## ACTION ITEM
Set out exactly, line by line, the stretch of data below that begins at the line containing "are for informational" and ends at the line containing "payment estimates are", with both ends kept.

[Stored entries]
···

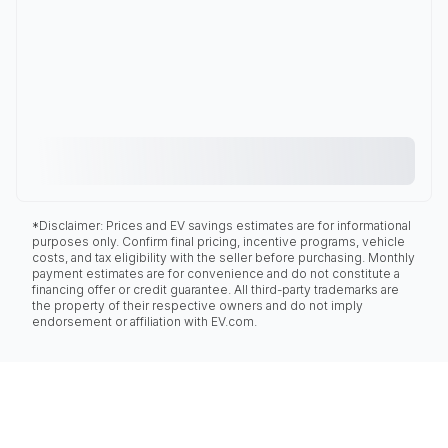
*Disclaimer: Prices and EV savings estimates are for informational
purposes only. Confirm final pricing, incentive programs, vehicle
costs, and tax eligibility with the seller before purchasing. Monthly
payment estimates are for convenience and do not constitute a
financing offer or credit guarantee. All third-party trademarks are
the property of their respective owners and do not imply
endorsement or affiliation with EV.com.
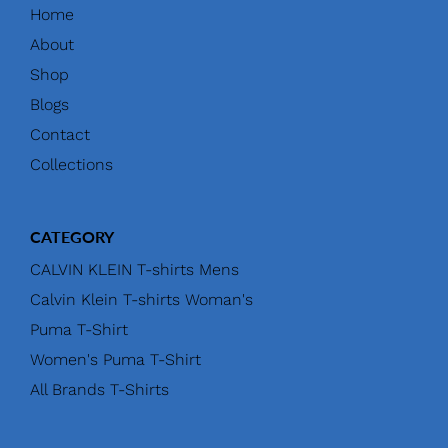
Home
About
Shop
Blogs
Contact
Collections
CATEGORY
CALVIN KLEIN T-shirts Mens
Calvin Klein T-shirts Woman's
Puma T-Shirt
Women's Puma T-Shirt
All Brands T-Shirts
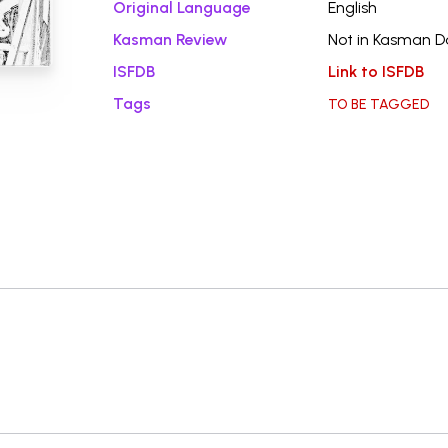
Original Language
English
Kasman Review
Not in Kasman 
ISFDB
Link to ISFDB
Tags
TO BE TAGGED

···

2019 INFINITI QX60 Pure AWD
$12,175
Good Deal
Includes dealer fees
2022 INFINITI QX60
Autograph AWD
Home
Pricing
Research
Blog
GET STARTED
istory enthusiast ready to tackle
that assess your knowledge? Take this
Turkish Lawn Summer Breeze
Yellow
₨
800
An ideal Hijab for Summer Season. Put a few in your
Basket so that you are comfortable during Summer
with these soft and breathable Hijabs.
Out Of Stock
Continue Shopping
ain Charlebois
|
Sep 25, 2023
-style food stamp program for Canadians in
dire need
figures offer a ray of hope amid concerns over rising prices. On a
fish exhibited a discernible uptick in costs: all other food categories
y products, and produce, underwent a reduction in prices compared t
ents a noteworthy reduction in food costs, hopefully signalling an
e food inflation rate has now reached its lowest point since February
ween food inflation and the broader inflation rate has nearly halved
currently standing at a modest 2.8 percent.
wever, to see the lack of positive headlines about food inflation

···

## RESULT FOR THIS TASK
*Disclaimer: Prices and EV savings estimates are for informational
purposes only. Confirm final pricing, incentive programs, vehicle
costs, and tax eligibility with the seller before purchasing. Monthly
payment estimates are for convenience and do not constitute a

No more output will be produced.